Tutti i nomi qui riportati, ad eccezione dei defunti Achille Onorato ed Ettore Morace, li ritroviamo ancora oggi nella articolata galassia delle società afferenti a Vincenzo Onorato.

A titolo di esempio la MOBY SpA é società per azioni di proprietà di tre società

  1. L 19 SpA: con oggetto sociale la “partecipazione alla gestione diretta ed indiretta di società” (199.150 azioni);
  2. Onorato Partecipazioni srl: con capitale minimo, 10.000 euro, ed oggetto sociale “l’assunzione (…) di partecipazioni in altre società o enti, sia in Italia che all’estero, il coordinamento tecnico finanziaria e l’assistenza gestionale delle società o enti nei quali partecipa (…)”- e due persone (17.336 azioni);
  3. Fion srl: oggetto sociale “assunzione a scopo di stabile investimento (…) di partecipazione in altre società o enti (…) l’acquisizione, la vendita, la permuta ed il compimento di tutte le operazioni relative all’utilizzazione di diritti di brevetto industriale, diritti di utilizzazione dell’ingegno, concessioni, licenze, marchi e diritti simili (…), con capitale sociale di 50.000,00 € (350.464 azioni)

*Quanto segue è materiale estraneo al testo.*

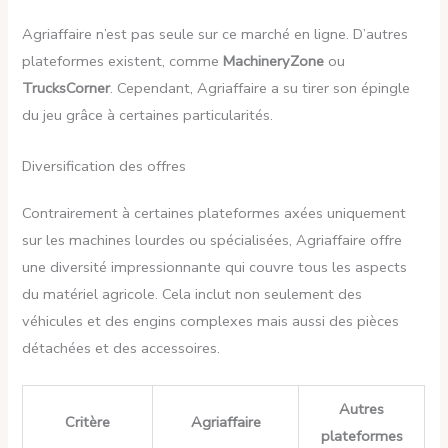
Agriaffaire n’est pas seule sur ce marché en ligne. D’autres
plateformes existent, comme
MachineryZone
ou
TrucksCorner
. Cependant, Agriaffaire a su tirer son épingle
du jeu grâce à certaines particularités.
Diversification des offres
Contrairement à certaines plateformes axées uniquement
sur les machines lourdes ou spécialisées, Agriaffaire offre
une diversité impressionnante qui couvre tous les aspects
du matériel agricole. Cela inclut non seulement des
véhicules et des engins complexes mais aussi des pièces
détachées et des accessoires.
Autres
Critère
Agriaffaire
plateformes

e due persone: Onorato Vincenzo e Carminio Mariagrazia [Fonte. Visura camerale agli atti dell’inchiesta-bis, 8 Aprile 2009].
Da una attenta disamina si coglie quindi che la MOBY SpA é società quasi interamente riconducibile a Vincenzo Onorato e sua madre, i quali non solo siedono nel Consiglio di Amministrazione – come Presidente, il primo, e Consigliere, la seconda – ma hanno chiaramente un controllo anche su altre società che compongono il pacchetto azionario.
Tra le ventuno (21) società di cui é titolare di cariche, compaiono infatti due delle citate: la Fion srl e la Onorato Partecipazioni srl, per le quali é, in entrambe, l’amministratore unico.
Luigi Parente, oltre ad essere Amministratore Delegato di Moby SpA dal 1999 e attuale Amministratore Delegato di Compagnia Italiana di Navigazione (la cordata imprenditoriale capitanata da Vincenzo Onorato che ha assorbito la Tirrenia nel 2011) riveste cariche in altre sei società a quest’ultimo riconducibili.

Un’ultima questione, semplice. Avete mai sentito parlare di tutto ciò?
Alla pagina it.wikipedia.org/wiki/Vincenzo_Onorato é presente una breve scheda di approfondimento con alcune, ponderate, note biografiche.